Le jeune homme poursuit sans doute alors ses études à Paris, et il est vraisemblable que les relations de La Luthumière et des amis de ce dernier, comme Louis Le Bourgeois, avec Port-Royal soient pour beaucoup dans l'évolution de la carrière de Marmion.

Ainsi, à une date inconnue, il assure la formation philosophique de Françoise-Marguerite de Joncoux (1668-1715), comme l'indique un extrait du Mémoire sur la vie de cette demoiselle par Pierre Sartre :

« Outre une grande connaissance de la langue latine, elle savait passablement le grec, et elle avait même étudié avec succès les plus essentielles parties de la philosophie sous M. Marmion, fameux professeur du collège des Grassins. Celui-ci fut un des premiers qui osèrent enseigner publiquement la philosophie de Descartes ; ce qui lui attira des affaires assez désagréables de la part des jésuites, et de quelques-uns même de ses confrères. À l'égard de la théologie, cette demoiselle s'était remplie des principaux ouvrages de saint Augustin qui ont rapport à la morale. » (extrait cité par Ellen Weaver, dans l'ouvrage indiqué ci-dessous, p. 56).
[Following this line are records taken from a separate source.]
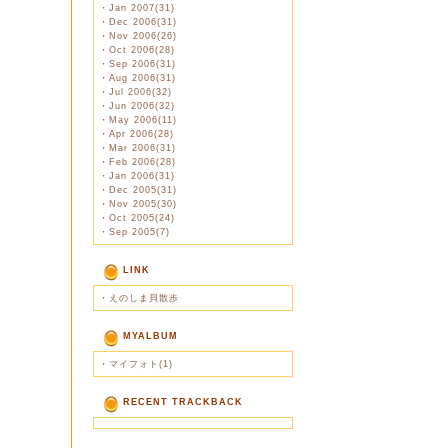
・
Jan 2007(31)
・
Dec 2006(31)
・
Nov 2006(26)
・
Oct 2006(28)
・
Sep 2006(31)
・
Aug 2006(31)
・
Jul 2006(32)
・
Jun 2006(32)
・
May 2006(11)
・
Apr 2006(28)
・
Mar 2006(31)
・
Feb 2006(28)
・
Jan 2006(31)
・
Dec 2005(31)
・
Nov 2005(30)
・
Oct 2005(24)
・
Sep 2005(7)
LINK
・
えのしま貝散歩
MYALBUM
・
マイフォト(1)
RECENT TRACKBACK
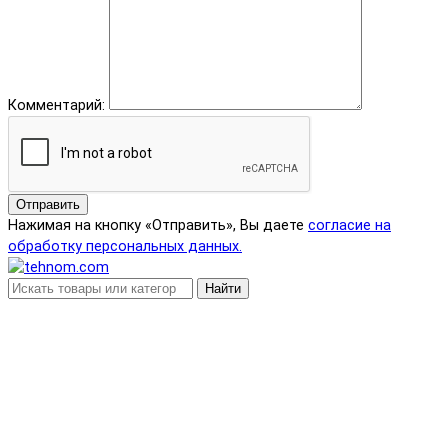
Комментарий:
Отправить
Нажимая на кнопку «Отправить», Вы даете
согласие на
обработку персональных данных.
Найти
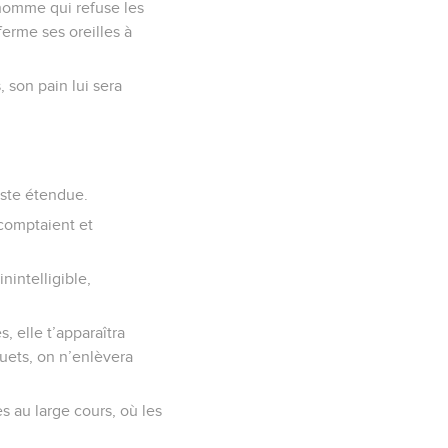
l’homme qui refuse les
ferme ses oreilles à
, son pain lui sera
aste étendue.
 comptaient et
nintelligible,
, elle t’apparaîtra
uets, on n’enlèvera
es au large cours, où les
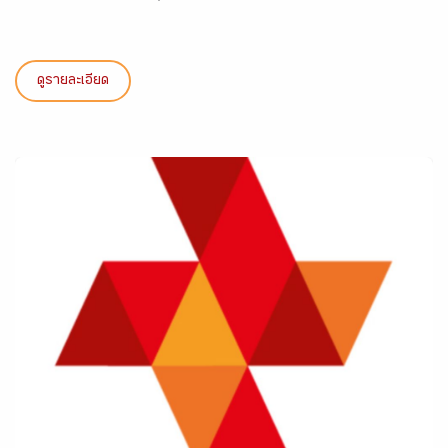
ดูรายละเอียด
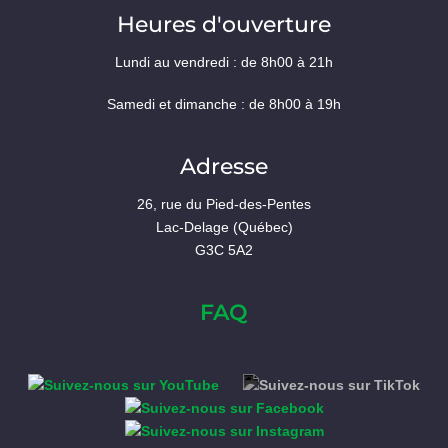
Heures d'ouverture
Lundi au vendredi : de 8h00 à 21h
Samedi et dimanche : de 8h00 à 19h
Adresse
26, rue du Pied-des-Pentes
Lac-Delage (Québec)
G3C 5A2
FAQ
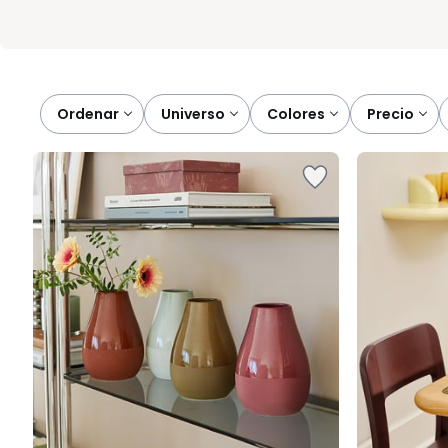
Ordenar
universo
colores
precio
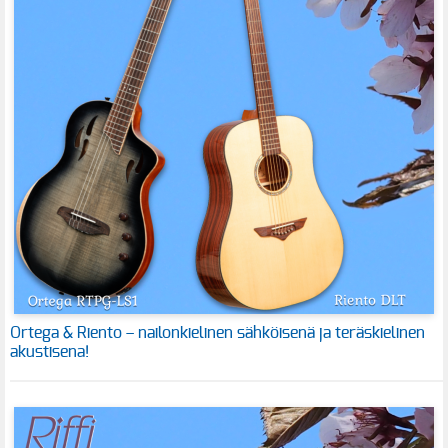
Ortega & Riento – nailonkielinen sähköisenä ja teräskielinen
akustisena!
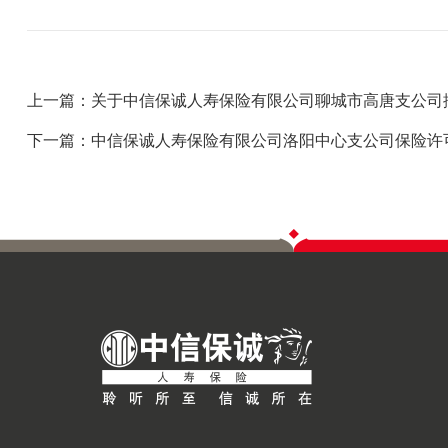
上一篇：关于中信保诚人寿保险有限公司聊城市高唐支公司
下一篇：中信保诚人寿保险有限公司洛阳中心支公司保险许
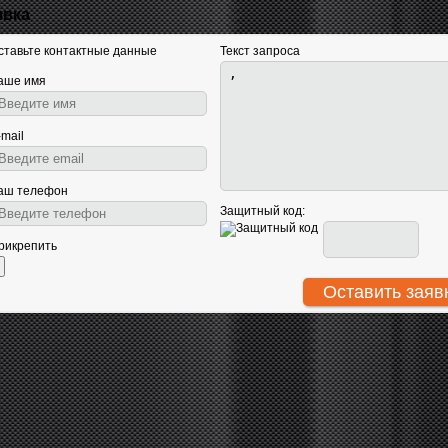
явка
ставьте контактные данные
Текст запроса
аше имя
-mail
аш телефон
Защитный код:
рикрепить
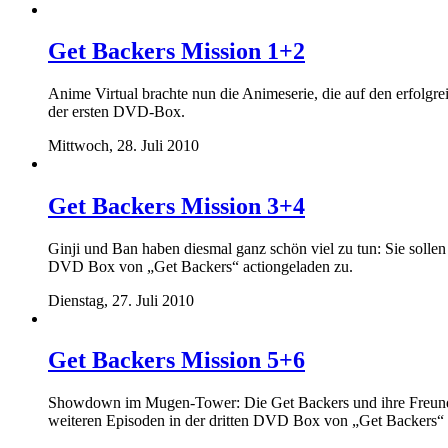
Get Backers Mission 1+2
Anime Virtual brachte nun die Animeserie, die auf den erfolg
der ersten DVD-Box.
Mittwoch, 28. Juli 2010
Get Backers Mission 3+4
Ginji und Ban haben diesmal ganz schön viel zu tun: Sie solle
DVD Box von „Get Backers“ actiongeladen zu.
Dienstag, 27. Juli 2010
Get Backers Mission 5+6
Showdown im Mugen-Tower: Die Get Backers und ihre Freunde
weiteren Episoden in der dritten DVD Box von „Get Backers“ 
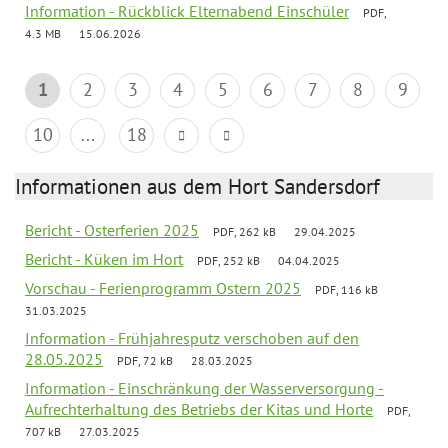
Information - Rückblick Elternabend Einschüler
PDF,
4.3 MB
15.06.2026
1
2
3
4
5
6
7
8
9
10
...
18
Informationen aus dem Hort Sandersdorf
Bericht - Osterferien 2025
PDF, 262 kB
29.04.2025
Bericht - Küken im Hort
PDF, 252 kB
04.04.2025
Vorschau - Ferienprogramm Ostern 2025
PDF, 116 kB
31.03.2025
Information - Frühjahresputz verschoben auf den
28.05.2025
PDF, 72 kB
28.03.2025
Information - Einschränkung der Wasserversorgung -
Aufrechterhaltung des Betriebs der Kitas und Horte
PDF,
707 kB
27.03.2025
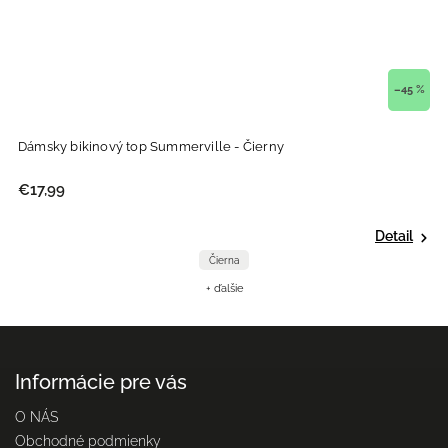
–45 %
rville - Čierny
Dámsky Crop Top Olivia - Čiern
€44,99
Detail
Čierna
Č
+ ďalšie
+ 
Informácie pre vás
O NÁS
Obchodné podmienky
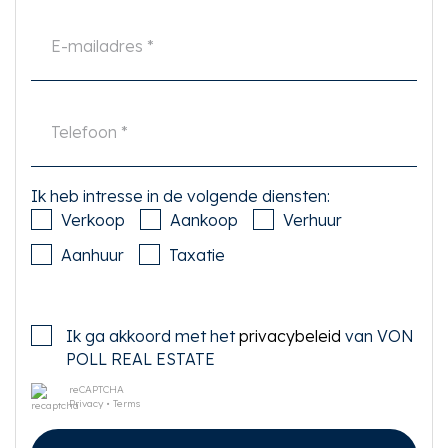
Ik heb intresse in de volgende diensten:
Verkoop
Aankoop
Verhuur
Aanhuur
Taxatie
Ik ga akkoord met het
privacybeleid
van VON
POLL REAL ESTATE
reCAPTCHA
Privacy
•
Terms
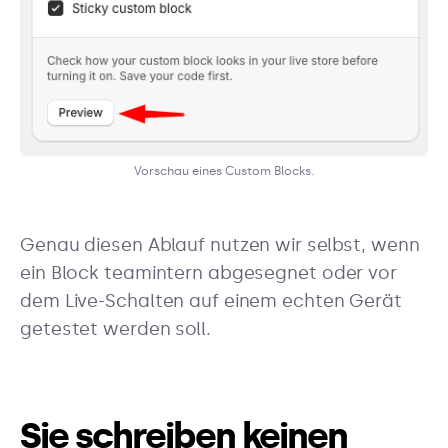
Vorschau eines Custom Blocks.
Genau diesen Ablauf nutzen wir selbst, wenn
ein Block teamintern abgesegnet oder vor
dem Live-Schalten auf einem echten Gerät
getestet werden soll.
Sie schreiben keinen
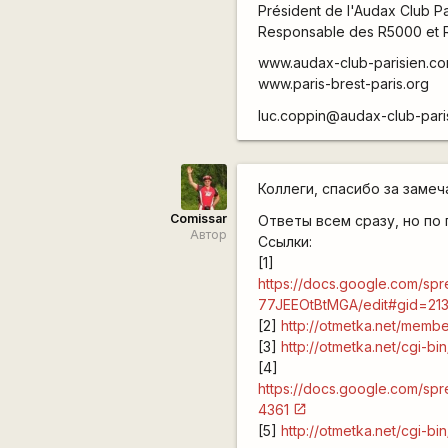
Président de l'Audax Club Pa
Responsable des R5000 et 
www.audax-club-parisien.c
www.paris-brest-paris.org
luc.coppin@audax-club-pari
Коллеги, спасибо за замеча
Comissar
Ответы всем сразу, но по 
Автор
Ссылки:
[1]
https://docs.google.com/s
77JEEOtBtMGA/edit#gid=21
[2]
http://otmetka.net/membe
[3]
http://otmetka.net/cgi-bi
[4]
https://docs.google.com/
4361
[5]
http://otmetka.net/cgi-bi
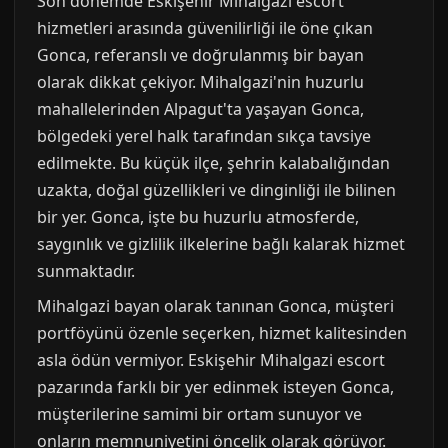
Son dönemde Eskişehir Mihalgazi escort
hizmetleri arasında güvenilirliği ile öne çıkan
Gonca, referanslı ve doğrulanmış bir bayan
olarak dikkat çekiyor. Mihalgazi'nin huzurlu
mahallelerinden Alpagut'ta yaşayan Gonca,
bölgedeki yerel halk tarafından sıkça tavsiye
edilmekte. Bu küçük ilçe, şehrin kalabalığından
uzakta, doğal güzellikleri ve dinginliği ile bilinen
bir yer. Gonca, işte bu huzurlu atmosferde,
saygınlık ve gizlilik ilkelerine bağlı kalarak hizmet
sunmaktadır.
Mihalgazi bayan olarak tanınan Gonca, müşteri
portföyünü özenle seçerken, hizmet kalitesinden
asla ödün vermiyor. Eskişehir Mihalgazi escort
pazarında farklı bir yer edinmek isteyen Gonca,
müşterilerine samimi bir ortam sunuyor ve
onların memnuniyetini öncelik olarak görüyor.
Nous savons que Mlle de Joncoux est issue d'une famille liée à Port-Royal, et que le collège des Grassins est connu pour ses liens avec le même milieu. Le texte de Sartre nous apprend que Marmion est un adepte de Descartes, ce qui lui vaut quelques mésaventures causées par les jésuites et même par certains confrères.

C'est aussi dans ce même établissement qu'en 1695, Marmion a comme élève Jean-Baptiste Le Sesne de Ménilles d'Étemare (1682-1770). Deux ans plus tard d'Étemare entre au séminaire oratorien de Saint-Magloire.
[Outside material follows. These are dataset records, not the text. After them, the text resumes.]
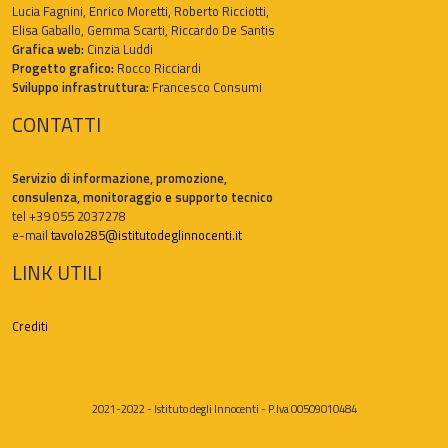
Lucia Fagnini, Enrico Moretti, Roberto Ricciotti,
Elisa Gaballo, Gemma Scarti, Riccardo De Santis
Grafica web:
Cinzia Luddi
Progetto grafico:
Rocco Ricciardi
Sviluppo infrastruttura:
Francesco Consumi
CONTATTI
Servizio di informazione, promozione,
consulenza, monitoraggio e supporto tecnico
tel +39 055 2037278
e-mail
tavolo285@istitutodeglinnocenti.it
LINK UTILI
Crediti
2021-2022 - Istituto degli Innocenti - P.Iva 00509010484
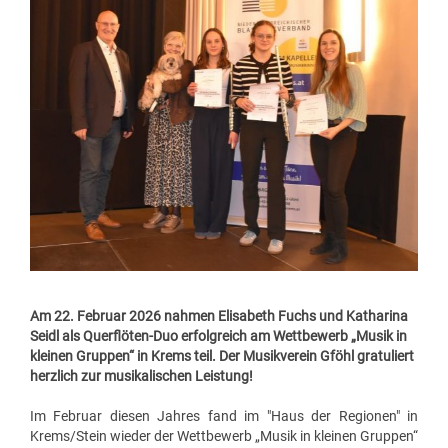
Am 22. Februar 2026 nahmen Elisabeth Fuchs und Katharina
Seidl als Querflöten-Duo erfolgreich am Wettbewerb „Musik in
kleinen Gruppen“ in Krems teil. Der Musikverein Gföhl gratuliert
herzlich zur musikalischen Leistung!
Im Februar diesen Jahres fand im "Haus der Regionen" in
Krems/Stein wieder der Wettbewerb „Musik in kleinen Gruppen“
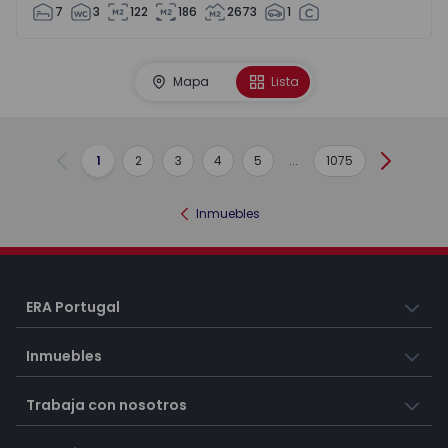
7
3
122
186
2673
1
Mapa
Lista
1
2
3
4
5
...
1075
Anterior
Siguient
Inmuebles
ERA Portugal
Inmuebles
Trabaja con nosotros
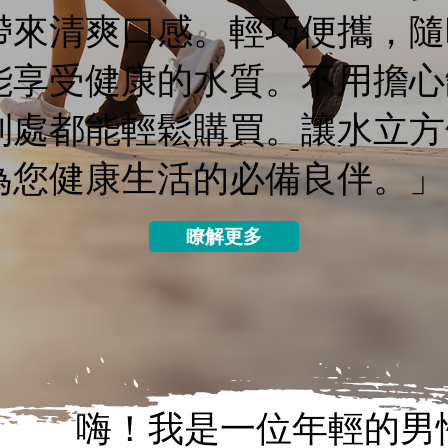
帶來清爽口感。輕巧便攜，隨
能享受健康的水質。不用擔心
到處都能輕鬆購買。讓水立方
為您健康生活的必備良伴。」
瞭解更多
嗨！我是一位年輕的男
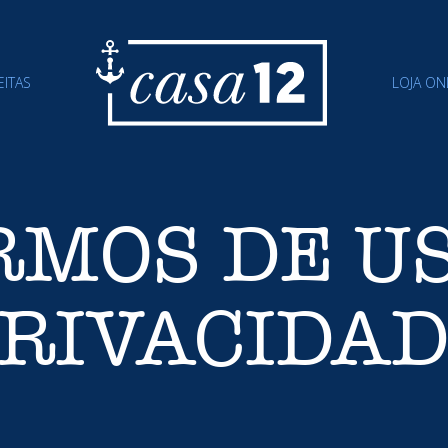
EITAS
LOJA ON
RMOS DE US
RIVACIDA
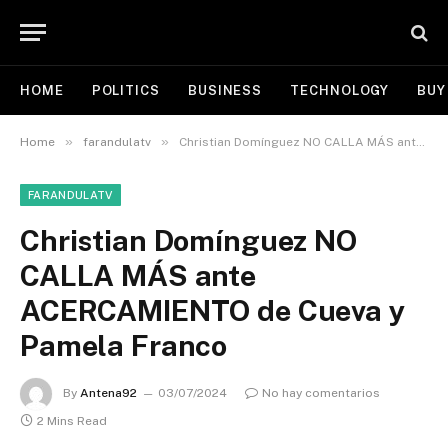
HOME
POLITICS
BUSINESS
TECHNOLOGY
BUY
»
»
Home
farandulatv
Christian Domínguez NO CALLA MÁS ante ACERCAMIENTO de Cueva y Pamela Franco
FARANDULATV
Christian Domínguez NO
CALLA MÁS ante
ACERCAMIENTO de Cueva y
Pamela Franco
By
Antena92
03/07/2024
No hay comentarios
2 Mins Read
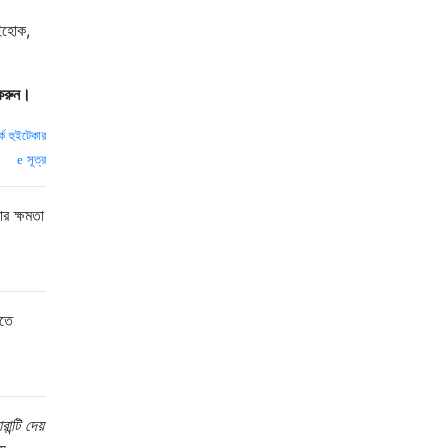
াইহোক,
 করুন।
র্ক হুইটেকার
সূত্র
র ক্ষমতা
েতে
ান্টি দেয়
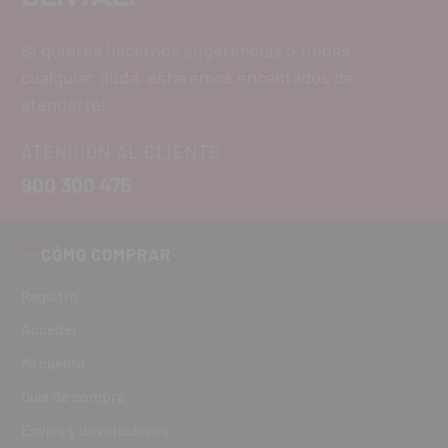
Si quieres hacernos sugerencias o tienes
cualquier duda, estaremos encantados de
atenderte!
ATENCIÓN AL CLIENTE
900 300 475
CÓMO COMPRAR
Registro
Acceder
Mi cuenta
Guía de compra
Envíos y devoluciones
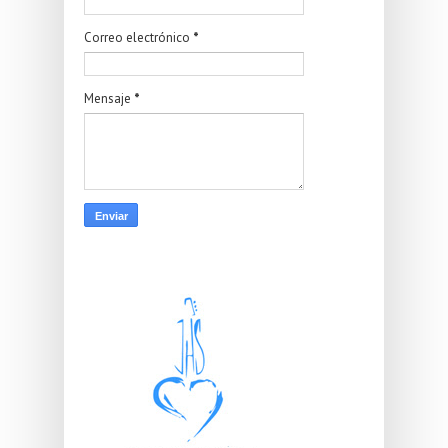
Correo electrónico
*
Mensaje
*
Le nom du même Marmion figure, semble-t-il, dans le testament de François de La Luthumière, datant de 1696.

Enfin, une lettre adressée le 16 décembre 1701 par un ami à Mlle de Joncoux (conservée aux Archives d'Utrecht, Pays-Bas), cite le nom de Marmion.

Ce Normand de Valognes meurt sans doute à Paris, à une date inconnue.

Sources

  • Archives départementales de la Manche, série 100 J, fonds André Chastelain (liste des étudiants de Valognes, 1671).
  • Archives municipales de Valognes : famille Marmion.
  • Archives d'Utrecht (Pays-Bas), fonds Port-Royal, 3052.
  • Bruno Neveu, Érudition et théologie, Paris, Albin Michel, 1994, p. 281.
  • Catherine Maire, De la cause de Dieu à la cause de la Nation. Le jansénisme au XVIIIe siècle, Paris, Gallimard, 1998, p. 91.
  • Ellen Weaver, Mademoiselle de Joncoux. Polémique janséniste à la veille de la bulle Unigenitus, Paris, Cerf, 2002, pp. 56, 57, 88 et 171.